二人の関係性がポイントの作品なのですが、読了後に冒頭の一文を読み返すと、グッときます。詩的な文章にはしっかりと意味があり、それが分かったときに、作品の魅力がさらに増すという……味わい深い短編小説です。人の一生について考えさせられる優しい物語、おすすめです。
(カクヨムWeb小説短編賞2020“短編小説マイスター”特集/文=カクヨム運営)
いつも同じ時間の電車を利用している乗客たち。それぞれの視点からある出来事が描かれます。ページをめくるたびに真相に近づいていく緊張感、最初はぼんやりとしていた映像がどんどんと鮮やかになっていくスピード感は短編小説の魅力ですね。
約6,400文字の中で、複数の人間関係が描かれ、また最初に投げかけられた謎が最終話でしっかりと回収されるのは見事の一言。練られた構成を味わってみてください!

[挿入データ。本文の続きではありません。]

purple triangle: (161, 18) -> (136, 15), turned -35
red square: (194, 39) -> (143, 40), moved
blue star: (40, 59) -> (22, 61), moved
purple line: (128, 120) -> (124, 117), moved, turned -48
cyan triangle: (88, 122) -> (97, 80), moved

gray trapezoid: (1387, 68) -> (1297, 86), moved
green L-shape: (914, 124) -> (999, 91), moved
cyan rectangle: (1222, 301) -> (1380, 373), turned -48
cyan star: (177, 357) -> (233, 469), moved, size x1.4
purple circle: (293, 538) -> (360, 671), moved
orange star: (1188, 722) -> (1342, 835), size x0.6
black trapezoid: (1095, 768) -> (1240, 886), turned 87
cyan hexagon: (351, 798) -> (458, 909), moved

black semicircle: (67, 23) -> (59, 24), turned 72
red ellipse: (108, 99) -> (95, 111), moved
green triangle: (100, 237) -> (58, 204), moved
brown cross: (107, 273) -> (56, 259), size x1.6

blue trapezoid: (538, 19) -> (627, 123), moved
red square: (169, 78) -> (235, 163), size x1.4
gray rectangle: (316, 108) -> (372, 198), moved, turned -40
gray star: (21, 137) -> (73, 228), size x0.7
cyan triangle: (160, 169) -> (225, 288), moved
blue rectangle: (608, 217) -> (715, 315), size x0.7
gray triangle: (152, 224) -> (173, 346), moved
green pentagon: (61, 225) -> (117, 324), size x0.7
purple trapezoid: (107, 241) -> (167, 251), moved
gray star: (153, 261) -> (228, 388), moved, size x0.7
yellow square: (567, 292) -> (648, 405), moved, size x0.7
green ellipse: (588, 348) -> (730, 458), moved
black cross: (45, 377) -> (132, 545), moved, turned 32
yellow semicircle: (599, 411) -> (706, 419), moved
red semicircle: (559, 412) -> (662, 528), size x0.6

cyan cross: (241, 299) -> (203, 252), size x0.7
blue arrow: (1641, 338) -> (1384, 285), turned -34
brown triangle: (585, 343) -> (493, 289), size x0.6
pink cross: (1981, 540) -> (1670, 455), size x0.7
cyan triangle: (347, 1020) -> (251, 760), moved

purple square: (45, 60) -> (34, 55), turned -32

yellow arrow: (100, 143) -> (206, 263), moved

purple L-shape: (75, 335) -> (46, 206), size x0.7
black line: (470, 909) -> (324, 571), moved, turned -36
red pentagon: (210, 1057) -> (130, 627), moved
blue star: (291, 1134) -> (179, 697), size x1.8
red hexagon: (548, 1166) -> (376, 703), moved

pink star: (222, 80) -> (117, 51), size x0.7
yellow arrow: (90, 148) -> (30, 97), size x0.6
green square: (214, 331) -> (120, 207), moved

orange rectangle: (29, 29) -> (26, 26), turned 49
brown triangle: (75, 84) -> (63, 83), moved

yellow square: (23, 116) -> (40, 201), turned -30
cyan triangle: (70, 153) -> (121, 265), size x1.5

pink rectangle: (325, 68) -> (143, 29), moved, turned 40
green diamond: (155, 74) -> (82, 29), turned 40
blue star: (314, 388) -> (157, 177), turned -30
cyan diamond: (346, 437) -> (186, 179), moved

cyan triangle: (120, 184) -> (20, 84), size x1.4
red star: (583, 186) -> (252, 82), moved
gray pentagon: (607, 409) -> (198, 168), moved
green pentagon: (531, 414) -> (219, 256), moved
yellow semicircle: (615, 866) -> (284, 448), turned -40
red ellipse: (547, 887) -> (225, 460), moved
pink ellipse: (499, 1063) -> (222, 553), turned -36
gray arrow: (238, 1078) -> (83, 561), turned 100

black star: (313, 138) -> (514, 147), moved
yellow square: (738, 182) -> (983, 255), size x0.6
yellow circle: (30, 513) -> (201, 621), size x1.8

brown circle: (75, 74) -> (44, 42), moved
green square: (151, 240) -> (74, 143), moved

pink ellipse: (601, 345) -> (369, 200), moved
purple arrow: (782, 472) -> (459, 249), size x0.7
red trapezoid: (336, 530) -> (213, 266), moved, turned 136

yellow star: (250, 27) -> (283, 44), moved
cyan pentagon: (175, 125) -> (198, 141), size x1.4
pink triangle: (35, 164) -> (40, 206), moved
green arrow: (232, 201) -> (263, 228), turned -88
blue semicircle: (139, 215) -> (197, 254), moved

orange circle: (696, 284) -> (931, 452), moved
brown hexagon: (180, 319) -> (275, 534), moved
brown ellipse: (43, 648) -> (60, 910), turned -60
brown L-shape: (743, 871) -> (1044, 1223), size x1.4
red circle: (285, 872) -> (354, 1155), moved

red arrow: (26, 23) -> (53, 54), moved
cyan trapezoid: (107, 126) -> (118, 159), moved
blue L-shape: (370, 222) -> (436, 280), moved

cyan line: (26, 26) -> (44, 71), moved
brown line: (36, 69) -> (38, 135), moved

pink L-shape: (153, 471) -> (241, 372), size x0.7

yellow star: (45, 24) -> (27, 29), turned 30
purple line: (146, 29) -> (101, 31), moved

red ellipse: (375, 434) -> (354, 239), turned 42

(カクヨムWeb小説短編賞2020“短編小説マイスター”特集/文=カクヨム運営)
かの名作に「俺」なる闖入者を加えることで、まさかの展開に……。その入り方が本当に絶妙で、最初に獲得したドライブ感が物語の最後まで保たれています。
一見、ネタ要素が強そうに感じられる作品ですが、読んでみたら印象が変わると思います。キャラクターは生き生きしていてコメディ部分も面白いし、人間賛歌を描いたストーリーも心に響きます。
内容を的確に表現したハイセンスなタイトルからも魅力があふれ出るパワフルな一作です。